Two hours into sorting through old paperwork to see what needs to be retained and what can be shredded and jettisoned I came across pictures of my colon.
These lovely photos are from my last colonoscopy and are due to be updated around this October when I go back for my next one.
These 16 x 24 glossy glamour photos revealed a need for me to go on a three year cycle instead of five so I have a good nap to look forward to somewhere around this October.
It will mark the third time my GI gets to see my naked ass up close and personal but sadly he still hasn’t had the good manners to buy me dinner or to even offer a cocktail.
Anyhoo, not long after I filed the shots I came across a photo of my crooked finger and remembered the comments I received when I posted that on Facebook.
Don’t expect me to share the colon shots there too and not because some of you have alreadt seen me in all my glory.
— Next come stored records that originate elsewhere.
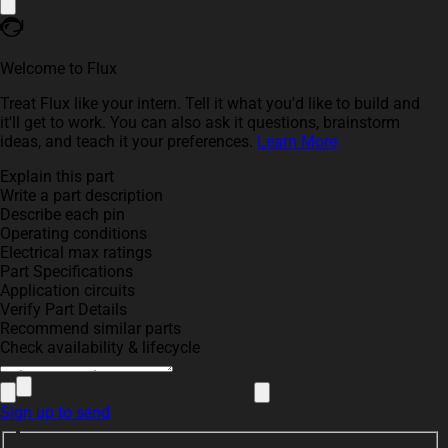
Welcome to Flux
Treat Flux like your intern. Tell it what you'd like to build and
it'll get to work. You can also ask it questions, brainstorm
ideas, and teach it your preferences.
Learn More
Explain this part
Write a part description
Describe each pin
Operating conditions
Electrical max ratings
Part Specifications
Application circuits
Verify Part Details
Recommend similar parts
Check availability & lifecycle
Sign up to send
I have become a quiet and shy man in my almost middle age.
Rolling Through The Memories
That is me in the suit, all of 44 years old and to my right is the famous Big Lug we called Moose.
It’s about 16 years now since we last got to hang out and as I wrote earlier this week I talked with his little brother about what would happen if he needed to go cross that rainbow bridge too.
I promised him there was a 125 monster waiting for him who would tell him stories about all of the shenanigans he pulled and about what I was like when I was 25.
It threw me to realize that together they could cover 30 years and for a moment I wondered how could so much time have passed.
Thought about how sometimes I have trouble recognizing myself in the mirror and how other times I see exactly who I have always been.
It is the eyes, always in the eyes.
My little buddy has improved significantly since I wrote that post and the superstitious part of me almost hesitates to put that out there.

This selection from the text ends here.